(Transcribed page contents)

Content starts

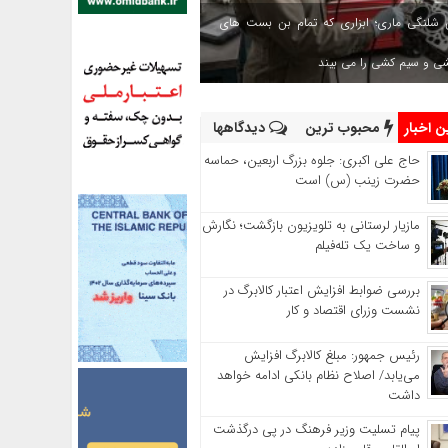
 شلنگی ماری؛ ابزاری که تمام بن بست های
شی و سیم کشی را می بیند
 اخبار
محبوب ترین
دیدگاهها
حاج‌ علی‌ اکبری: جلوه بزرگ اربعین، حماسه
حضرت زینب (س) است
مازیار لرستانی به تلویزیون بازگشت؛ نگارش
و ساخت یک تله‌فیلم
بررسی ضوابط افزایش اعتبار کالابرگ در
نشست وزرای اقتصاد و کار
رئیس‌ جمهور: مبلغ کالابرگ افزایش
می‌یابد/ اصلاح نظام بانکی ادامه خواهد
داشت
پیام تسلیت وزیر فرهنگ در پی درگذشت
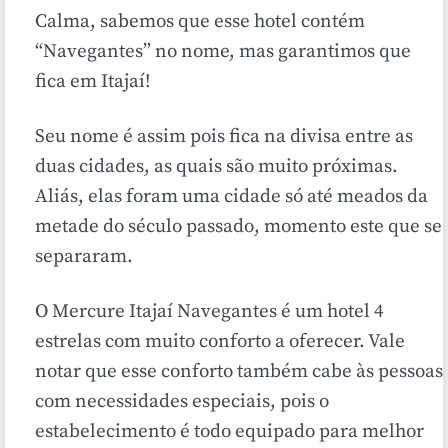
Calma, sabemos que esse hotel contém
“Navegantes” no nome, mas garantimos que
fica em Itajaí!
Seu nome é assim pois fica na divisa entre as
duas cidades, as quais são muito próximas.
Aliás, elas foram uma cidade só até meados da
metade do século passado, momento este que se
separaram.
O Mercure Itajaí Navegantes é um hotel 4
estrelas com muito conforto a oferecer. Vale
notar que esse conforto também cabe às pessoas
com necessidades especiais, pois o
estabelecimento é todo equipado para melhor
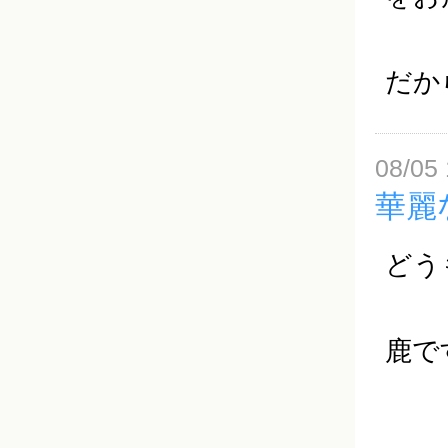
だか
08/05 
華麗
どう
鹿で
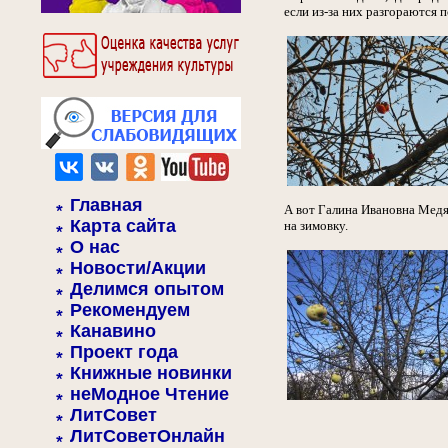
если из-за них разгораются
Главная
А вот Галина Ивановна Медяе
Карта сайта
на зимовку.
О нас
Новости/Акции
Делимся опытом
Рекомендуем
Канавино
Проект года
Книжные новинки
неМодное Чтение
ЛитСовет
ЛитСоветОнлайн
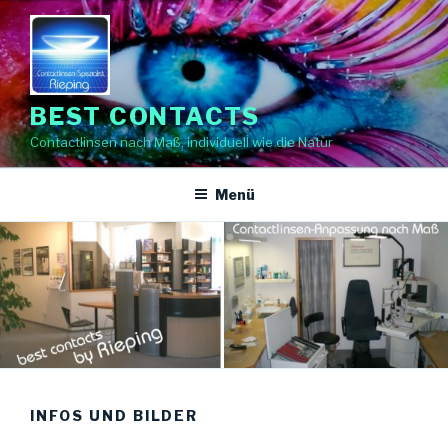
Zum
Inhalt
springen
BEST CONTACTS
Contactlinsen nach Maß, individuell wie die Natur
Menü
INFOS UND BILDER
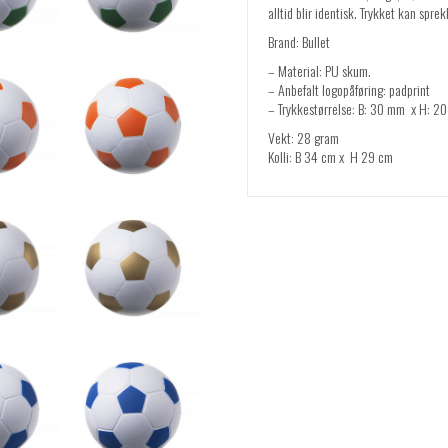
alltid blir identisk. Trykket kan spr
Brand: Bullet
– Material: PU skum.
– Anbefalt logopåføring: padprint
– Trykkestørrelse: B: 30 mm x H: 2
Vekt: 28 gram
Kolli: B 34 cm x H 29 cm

Content ends

- [WHAT THE TASK ASKS]
Restate each entry word for word; omit the pictures.

- [OUTPUT FOR THIS EXERCISE]
 شلنگی ماری؛ ابزاری که تمام بن بست های
شی و سیم کشی را می بیند
 اخبار
محبوب ترین
دیدگاهها
حاج‌ علی‌ اکبری: جلوه بزرگ اربعین، حماسه
حضرت زینب (س) است
مازیار لرستانی به تلویزیون بازگشت؛ نگارش
و ساخت یک تله‌فیلم
بررسی ضوابط افزایش اعتبار کالابرگ در
نشست وزرای اقتصاد و کار
رئیس‌ جمهور: مبلغ کالابرگ افزایش
می‌یابد/ اصلاح نظام بانکی ادامه خواهد
داشت
پیام تسلیت وزیر فرهنگ در پی درگذشت
Calma, sabemos que esse hotel contém
“Navegantes” no nome, mas garantimos que
fica em Itajaí!
Seu nome é assim pois fica na divisa entre as
duas cidades, as quais são muito próximas.
Aliás, elas foram uma cidade só até meados da
metade do século passado, momento este que se
separaram.
O Mercure Itajaí Navegantes é um hotel 4
estrelas com muito conforto a oferecer. Vale
notar que esse conforto também cabe às pessoas
com necessidades especiais, pois o
estabelecimento é todo equipado para melhor
だか
08/05 
華麗
どう
鹿で
если из-за них разгораются
Главная
А вот Галина Ивановна Медяе
Карта сайта
на зимовку.
О нас
Новости/Акции
Делимся опытом
Рекомендуем
Канавино
Проект года
Книжные новинки
неМодное Чтение
ЛитСовет
ЛитСоветОнлайн
Zum
Inhalt
springen
BEST CONTACTS
Contactlinsen nach Maß, individuell wie die Natur
Menü
INFOS UND BILDER
alltid blir identisk. Trykket kan spr
Brand: Bullet
– Material: PU skum.
– Anbefalt logopåføring: padprint
– Trykkestørrelse: B: 30 mm x H: 2
Vekt: 28 gram
Kolli: B 34 cm x H 29 cm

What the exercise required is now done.